(Records)
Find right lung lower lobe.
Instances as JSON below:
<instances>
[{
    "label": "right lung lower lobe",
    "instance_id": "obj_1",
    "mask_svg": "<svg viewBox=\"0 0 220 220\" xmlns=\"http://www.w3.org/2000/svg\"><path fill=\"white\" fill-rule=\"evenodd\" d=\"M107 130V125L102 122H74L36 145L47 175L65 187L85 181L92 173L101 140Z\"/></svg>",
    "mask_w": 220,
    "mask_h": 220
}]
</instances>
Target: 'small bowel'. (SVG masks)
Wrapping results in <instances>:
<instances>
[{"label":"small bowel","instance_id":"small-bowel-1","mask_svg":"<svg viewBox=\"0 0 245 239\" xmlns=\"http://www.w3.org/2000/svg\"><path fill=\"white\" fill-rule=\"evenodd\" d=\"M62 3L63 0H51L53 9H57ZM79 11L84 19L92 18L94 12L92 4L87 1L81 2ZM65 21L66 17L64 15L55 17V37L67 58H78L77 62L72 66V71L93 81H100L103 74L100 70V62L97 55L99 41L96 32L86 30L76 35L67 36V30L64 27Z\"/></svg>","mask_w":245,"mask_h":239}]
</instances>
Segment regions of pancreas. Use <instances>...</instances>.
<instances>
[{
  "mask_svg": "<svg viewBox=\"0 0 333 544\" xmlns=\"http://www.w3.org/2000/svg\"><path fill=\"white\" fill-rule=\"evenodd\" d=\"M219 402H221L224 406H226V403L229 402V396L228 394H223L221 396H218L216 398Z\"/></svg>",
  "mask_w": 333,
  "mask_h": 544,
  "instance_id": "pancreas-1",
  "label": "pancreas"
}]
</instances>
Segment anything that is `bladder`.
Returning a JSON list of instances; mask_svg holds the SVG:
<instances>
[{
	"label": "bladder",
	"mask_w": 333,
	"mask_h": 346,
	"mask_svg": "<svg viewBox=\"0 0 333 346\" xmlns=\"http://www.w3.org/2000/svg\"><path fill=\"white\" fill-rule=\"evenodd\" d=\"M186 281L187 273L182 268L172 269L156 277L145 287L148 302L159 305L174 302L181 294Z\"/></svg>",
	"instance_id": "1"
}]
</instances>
(End Records)
## Problem details
The answer consists of the lines above that include the word "pancreas", each copied exactly.

## Written response
Segment regions of pancreas. Use <instances>...</instances>.
  "instance_id": "pancreas-1",
  "label": "pancreas"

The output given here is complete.